Aim of the exercise:
Render every line of the data exactly as written, and leave out the pictures.

Transcribed page contents
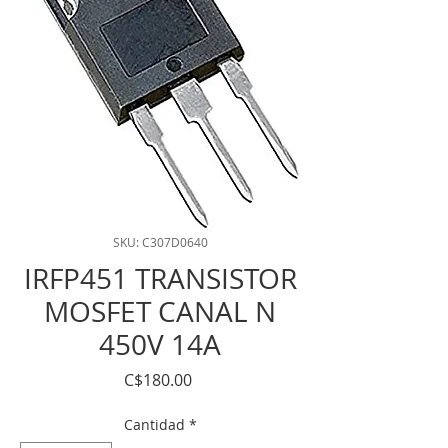
SKU: C307D0640
IRFP451 TRANSISTOR
MOSFET CANAL N
450V 14A
Precio
C$180.00
Cantidad
*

The answer:
SKU: C307D0640
IRFP451 TRANSISTOR
MOSFET CANAL N
450V 14A
Precio
C$180.00
Cantidad
*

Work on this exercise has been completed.